Why use triple-equal (===) in TypeScript?

short version:

== can do unexpected type conversions, in Javascript 1=="1" is true. The === operator avoids this. Comparing different types with === is always false.

The typescript compiler will emit an error message when you compare different types with ==. This removes the unexpected type conversions that can happen with == in Javascript.

This is a case where valid Javascript leads to an error message in the typescript compiler. The idea that all valid Javascript is also valid Typescript is a common misconception. This is simply not true.

longer version: I think the accepted answer is misleading. Typescript actually does fix == vs === (as far as possible at least).

In Javascript there are two comparison operators:

  • == : When comparing primitive values, like numbers and strings, this operator will apply a type conversion before doing the comparison. 1 == "1" evaluates to true.
  • ===: This operator does not do type conversions. If the types don't match it will always return false.

Also, both operators will compare reference types based on their references. Two separate objects are never considered equal to each other, even if they store the same values:

let a = {val:1};
let b = {val:1};
c = a;

a==b; // false
a===b; // false
a==c; //true
a===c; //true

So there you have the two common sources of errors in Javascript comparisons:

  1. comparing different types with == can lead to unexpected type conversions.
  2. comparing objects and arrays is based on references not values stored inside.
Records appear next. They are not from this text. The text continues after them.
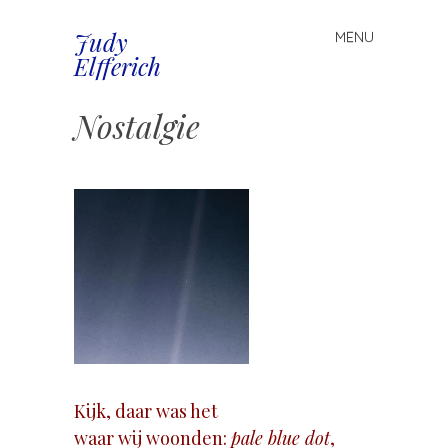
Judy
MENU
Spring
Elfferich
naar
inhoud
Nostalgie
Kijk, daar was het
waar wij woonden:
pale blue dot
,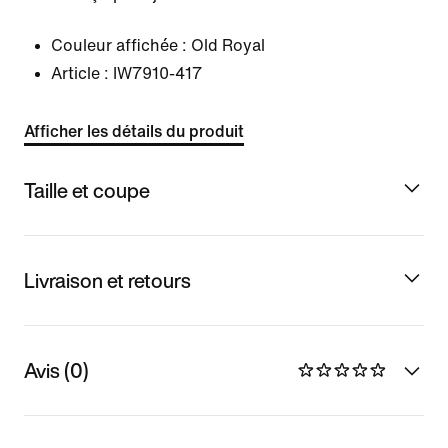
Couleur affichée :
Old Royal
Article :
IW7910-417
Afficher les détails du produit
Taille et coupe
Livraison et retours
Avis (0)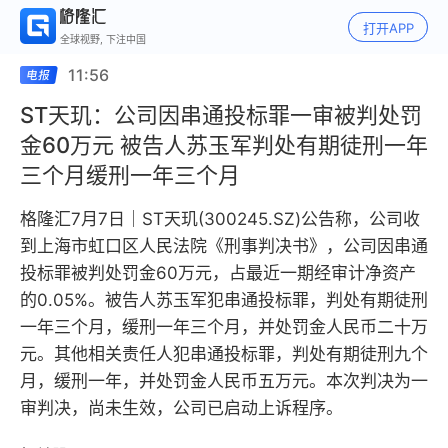
打开APP
全球视野, 下注中国
11:56
ST天玑：公司因串通投标罪一审被判处罚
金60万元 被告人苏玉军判处有期徒刑一年
三个月缓刑一年三个月
格隆汇7月7日｜ST天玑(300245.SZ)公告称，公司收
到上海市虹口区人民法院《刑事判决书》，公司因串通
投标罪被判处罚金60万元，占最近一期经审计净资产
的0.05%。被告人苏玉军犯串通投标罪，判处有期徒刑
一年三个月，缓刑一年三个月，并处罚金人民币二十万
元。其他相关责任人犯串通投标罪，判处有期徒刑九个
月，缓刑一年，并处罚金人民币五万元。本次判决为一
审判决，尚未生效，公司已启动上诉程序。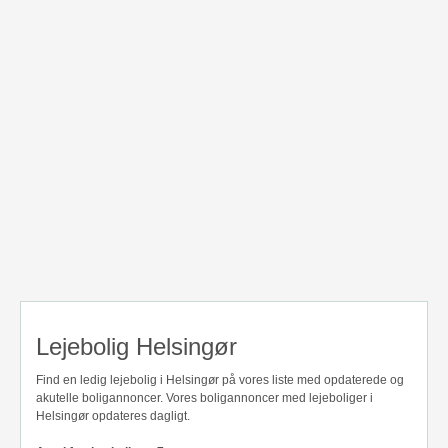
Lejebolig Helsingør
Find en ledig lejebolig i Helsingør på vores liste med opdaterede og
akutelle boligannoncer. Vores boligannoncer med lejeboliger i
Helsingør opdateres dagligt.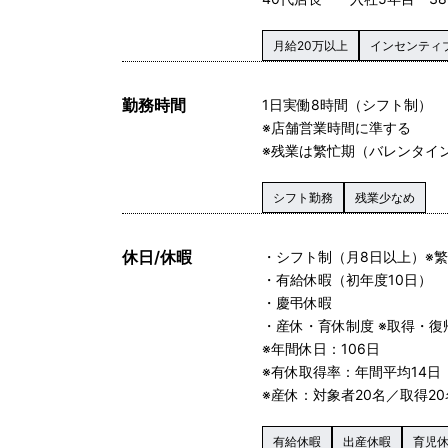
月給20万以上
インセンティ
勤務時間
1日実働8時間（シフト制）
※店舗営業時間に準する
※残業は繁忙期（バレンタイ
シフト勤務
残業少なめ
休日/休暇
・シフト制（月8日以上）※
・有給休暇（初年度10日）
・慶弔休暇
・産休・育休制度 ※取得・復
※年間休日：106日
※有休取得率：年間平均14日（
※産休：対象者20名／取得20
有給休暇
出産休暇
育児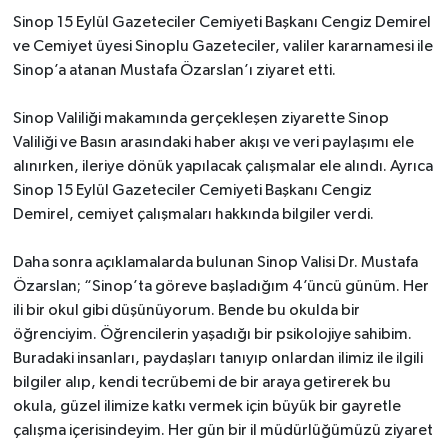
Sinop 15 Eylül Gazeteciler Cemiyeti Başkanı Cengiz Demirel
ve Cemiyet üyesi Sinoplu Gazeteciler, v
aliler kararnamesi ile
Sinop’a atanan Mustafa Özarslan’ı ziyaret etti.
Sinop Valiliği makamında gerçekleşen ziyarette Sinop
Valiliği ve Basın arasındaki haber akışı ve veri paylaşımı ele
alınırken, ileriye dönük yapılacak çalışmalar ele alındı. Ayrıca
Sinop 15 Eylül Gazeteciler Cemiyeti Başkanı Cengiz
Demirel, cemiyet çalışmaları hakkında bilgiler verdi.
Daha sonra açıklamalarda bulunan Sinop Valisi Dr.
Mustafa
Özarslan; “Sinop’ta göreve başladığım 4’üncü günüm. Her
ili bir okul gibi düşünüyorum. Bende bu okulda bir
öğrenciyim. Öğrencilerin yaşadığı bir psikolojiye sahibim.
Buradaki insanları, paydaşları tanıyıp onlardan ilimiz ile ilgili
bilgiler alıp, kendi tecrübemi de bir araya getirerek bu
okula, güzel ilimize katkı vermek için büyük bir gayretle
çalışma içerisindeyim. Her gün bir il müdürlüğümüzü ziyaret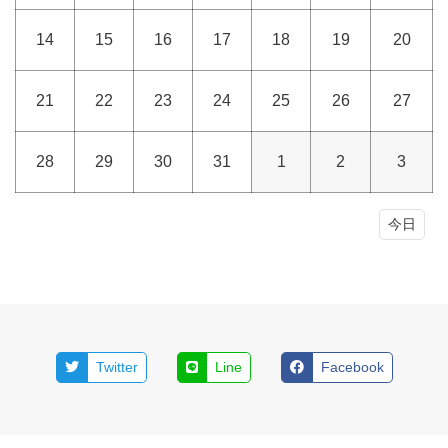
14
15
16
17
18
19
20
21
22
23
24
25
26
27
28
29
30
31
1
2
3
今日
Twitter
Line
Facebook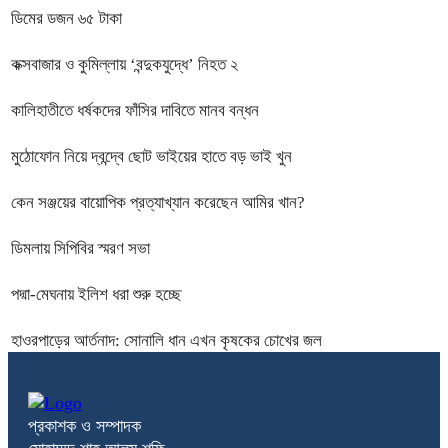
ডিমের ডজন ৬৫ টাকা
কক্সবাজার ও কুমিল্লায় ‘বন্দুকযুদ্ধে’ নিহত ২
কালিহাতীতে ধর্ষকদের ফাঁসির দাবিতে মানব বন্ধন
মুঠোফোন নিয়ে দ্বন্দ্বে ছোট ভাইয়ের হাতে বড় ভাই খুন
কেন সঞ্জয়ের বায়োপিক প্রত্যাখ্যান করেছেন আমির খান?
ডিমলায় সিপিবির স্মরণ সভা
পদ্মা-মেঘনায় ইলিশ ধরা শুরু হচ্ছে
হাওরপাড়ের আর্তনাদ: সোনালি ধান এখন কৃষকের চোখের জল
প্রকাশক ও সম্পাদক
As the existing answer already says, Typescript is designed as a superset of Javascript. So it doesn't change the behaviour of these comparison operators. If you write == in Typescript, you get type conversions.

So how is this fixed? With the compiler. If you actually do write code that compares incompatible types with == it's a compiler error. Try compiling the following sample:

let str = "1";
let num = 1;

console.log(str == num);

The compiler will tell you:

comparisons.ts:4:13 - error TS2367: This condition will always return 'false' since the types 'string' and 'number' have no overlap.

4 console.log(str == num);

Found 1 error.

It is a common misconception that any valid Javascript is also valid Typescript. This is not true and the code above is an example where the typescript compiler will complain about valid Javascript.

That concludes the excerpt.